::: EXTRACTED RECORDS :::

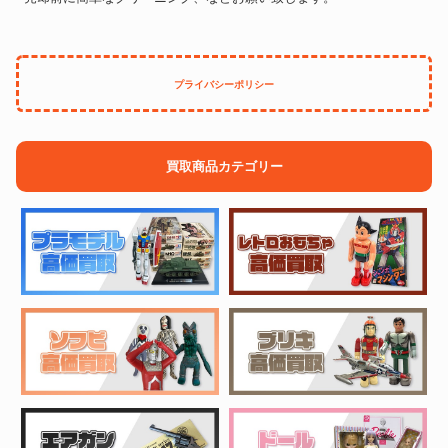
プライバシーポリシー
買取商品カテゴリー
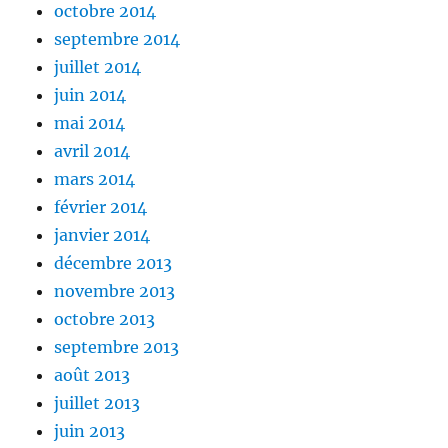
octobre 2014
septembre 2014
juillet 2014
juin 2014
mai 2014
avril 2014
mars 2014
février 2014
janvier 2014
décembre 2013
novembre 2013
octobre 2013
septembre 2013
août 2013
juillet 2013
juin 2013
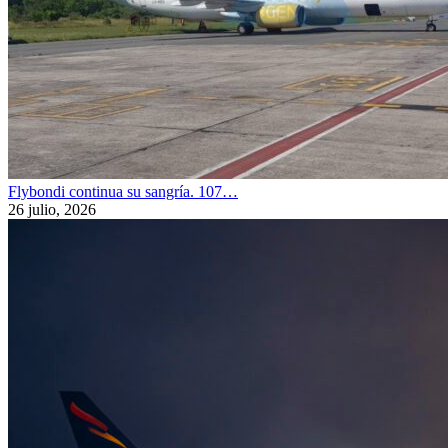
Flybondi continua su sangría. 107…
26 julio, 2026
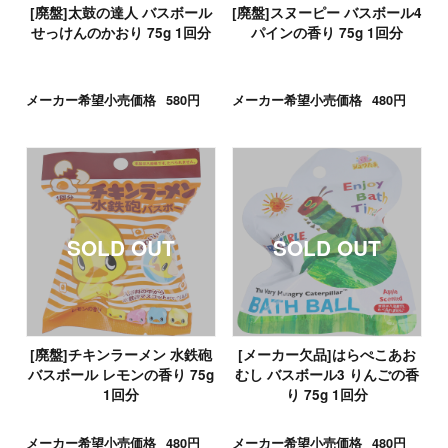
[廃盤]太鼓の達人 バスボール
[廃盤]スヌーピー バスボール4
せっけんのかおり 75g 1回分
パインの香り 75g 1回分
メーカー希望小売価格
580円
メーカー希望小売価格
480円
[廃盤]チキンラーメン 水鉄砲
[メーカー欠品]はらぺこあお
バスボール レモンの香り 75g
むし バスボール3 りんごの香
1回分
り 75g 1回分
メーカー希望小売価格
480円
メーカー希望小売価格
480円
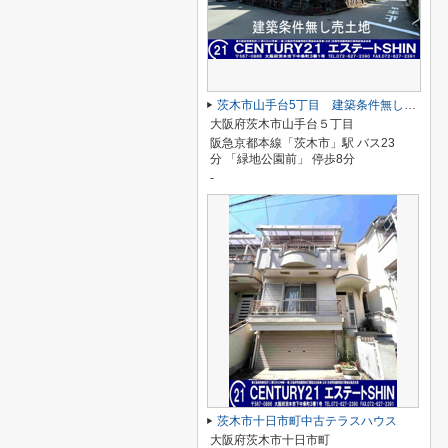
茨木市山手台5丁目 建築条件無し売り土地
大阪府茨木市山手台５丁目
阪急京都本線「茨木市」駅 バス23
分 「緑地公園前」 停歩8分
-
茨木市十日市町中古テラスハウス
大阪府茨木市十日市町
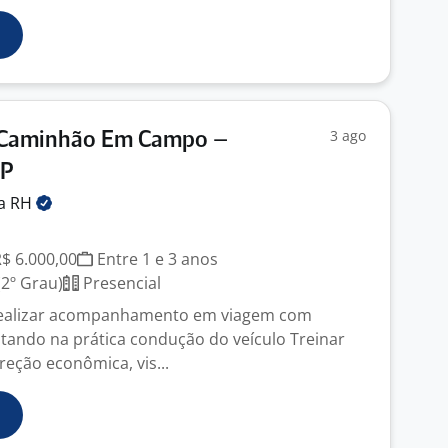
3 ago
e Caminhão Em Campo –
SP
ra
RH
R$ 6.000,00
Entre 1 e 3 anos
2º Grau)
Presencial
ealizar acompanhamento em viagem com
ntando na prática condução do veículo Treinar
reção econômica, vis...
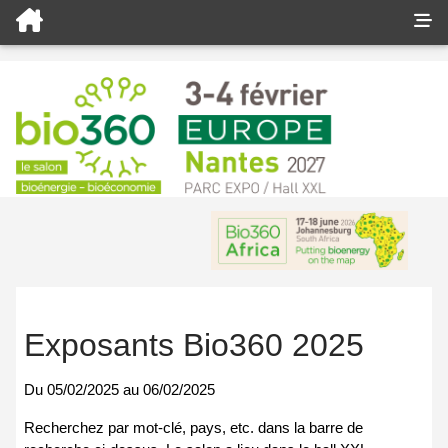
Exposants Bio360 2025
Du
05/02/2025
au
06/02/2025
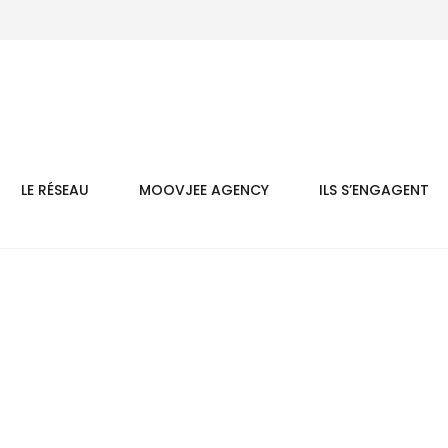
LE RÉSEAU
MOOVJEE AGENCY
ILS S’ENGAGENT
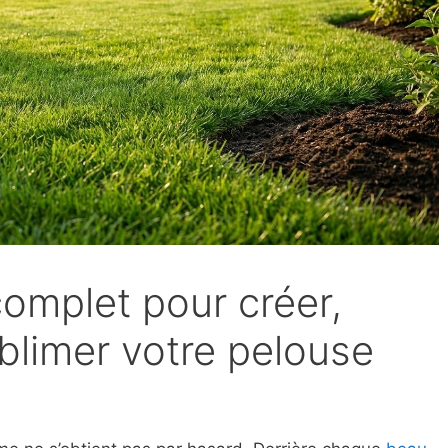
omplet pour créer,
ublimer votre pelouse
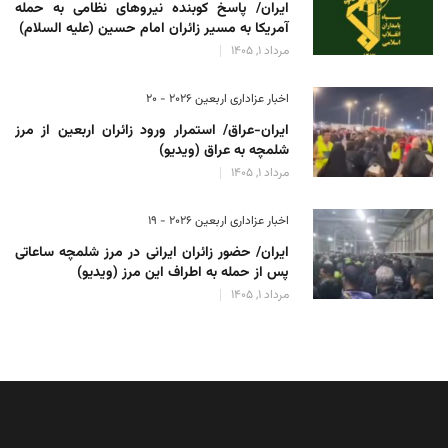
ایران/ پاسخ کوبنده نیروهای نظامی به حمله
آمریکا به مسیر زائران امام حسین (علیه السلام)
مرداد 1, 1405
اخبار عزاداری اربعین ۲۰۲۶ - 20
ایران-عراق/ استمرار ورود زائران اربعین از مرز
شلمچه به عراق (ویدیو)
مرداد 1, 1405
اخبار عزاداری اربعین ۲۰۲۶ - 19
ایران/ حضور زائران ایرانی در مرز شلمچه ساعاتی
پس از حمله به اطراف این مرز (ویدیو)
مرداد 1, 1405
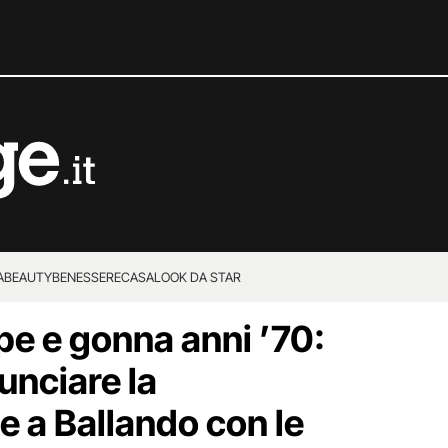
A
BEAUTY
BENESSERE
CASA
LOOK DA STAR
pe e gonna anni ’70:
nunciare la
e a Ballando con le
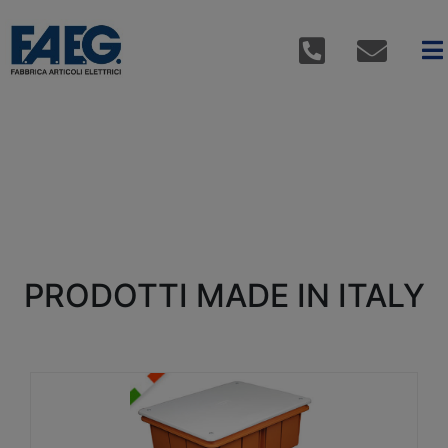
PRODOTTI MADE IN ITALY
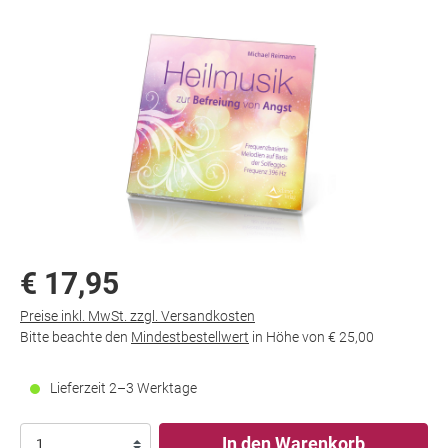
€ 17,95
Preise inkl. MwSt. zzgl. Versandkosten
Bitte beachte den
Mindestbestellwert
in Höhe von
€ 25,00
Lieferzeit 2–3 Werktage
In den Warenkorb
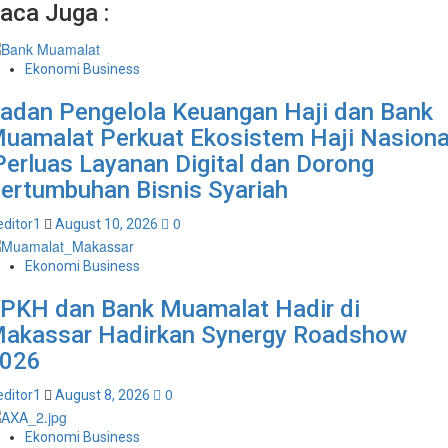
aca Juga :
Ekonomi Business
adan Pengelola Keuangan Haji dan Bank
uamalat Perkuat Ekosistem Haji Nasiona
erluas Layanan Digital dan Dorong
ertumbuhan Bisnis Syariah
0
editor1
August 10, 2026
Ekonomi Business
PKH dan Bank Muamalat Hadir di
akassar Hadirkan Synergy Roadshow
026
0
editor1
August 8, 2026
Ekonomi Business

:::

§ PROBLEM STATEMENT: Write out, exactly and with no pictures, the lines of the data from the first through the line containing "せっけんのかおり 75g 1回分".

§ REPLY:
プライバシーポリシー
買取商品カテゴリー
octobre 2014
septembre 2014
juillet 2014
juin 2014
mai 2014
avril 2014
mars 2014
février 2014
janvier 2014
décembre 2013
novembre 2013
octobre 2013
septembre 2013
août 2013
juillet 2013
juin 2013
Flybondi continua su sangría. 107…
26 julio, 2026
[廃盤]太鼓の達人 バスボール
[廃盤]スヌーピー バスボール4
せっけんのかおり 75g 1回分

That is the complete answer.